I am doing a benchmark regarding the gpu-based execution of Theano (0.8.2) and Keras (1.0.5) on Windows 10. I am comparing the training time of a CNN over the MNIST dataset in 3 scenarios: CPU, GPU without cuDNN and GPU with CUDNN. CUDA v7.5 and cuDNN v5.0

First two approaches go well, but I have gone into troubles with the sysenv variables configuration for the GPU+cuDNN trial. My error source is the CNMeM configuration. If I run the same python code with CNMeM values from 0 (disbaled) up to 0.75, I have no problems. Moreover, I obtain a drop in the training time of more than 50% compared to the general GPU execution.
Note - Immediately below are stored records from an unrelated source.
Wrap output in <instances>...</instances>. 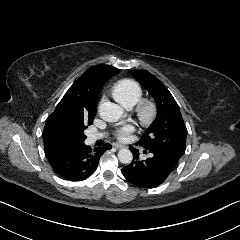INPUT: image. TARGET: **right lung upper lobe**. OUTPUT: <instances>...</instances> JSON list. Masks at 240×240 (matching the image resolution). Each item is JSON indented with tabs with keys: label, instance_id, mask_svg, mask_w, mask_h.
Returning <instances> with one entry per match:
<instances>
[{
	"label": "right lung upper lobe",
	"instance_id": "1",
	"mask_svg": "<svg viewBox=\"0 0 240 240\" xmlns=\"http://www.w3.org/2000/svg\"><path fill=\"white\" fill-rule=\"evenodd\" d=\"M118 72L117 68L109 65H96L70 87L46 121L43 132L46 153L77 148L84 143L67 137L65 126L72 120L93 121L97 111V98L104 83Z\"/></svg>",
	"mask_w": 240,
	"mask_h": 240
}]
</instances>
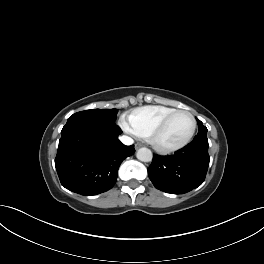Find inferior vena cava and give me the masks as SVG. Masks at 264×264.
I'll use <instances>...</instances> for the list:
<instances>
[{
  "instance_id": "obj_1",
  "label": "inferior vena cava",
  "mask_w": 264,
  "mask_h": 264,
  "mask_svg": "<svg viewBox=\"0 0 264 264\" xmlns=\"http://www.w3.org/2000/svg\"><path fill=\"white\" fill-rule=\"evenodd\" d=\"M119 140L124 144V145H132L134 143L133 139L129 136L123 135L119 137Z\"/></svg>"
}]
</instances>
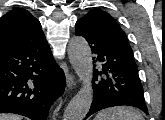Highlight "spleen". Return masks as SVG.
<instances>
[{"label": "spleen", "instance_id": "1", "mask_svg": "<svg viewBox=\"0 0 165 120\" xmlns=\"http://www.w3.org/2000/svg\"><path fill=\"white\" fill-rule=\"evenodd\" d=\"M94 120H144V118L132 107L119 106L99 112Z\"/></svg>", "mask_w": 165, "mask_h": 120}]
</instances>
But I cannot go behind from 0.8. Wit 0.8, I receive the following compilation error

RuntimeError: ('The following error happened while compiling the node', GpuDnnConv{algo='small', inplace=True}(GpuContiguous.0, GpuContiguous.0, GpuAllocEmpty.0, GpuDnnConvDesc{border_mode='valid', subsample=(1, 1), conv_mode='conv', precision='float32'}.0, Constant{1.0}, Constant{0.0}), '\n', 'could not create cuDNN handle: CUDNN_STATUS_INTERNAL_ERROR')

Could somebody put a little bit of light on this? Is it a limitation of my GPU? or an cuDNN internal error?

Thanks a lot in advanced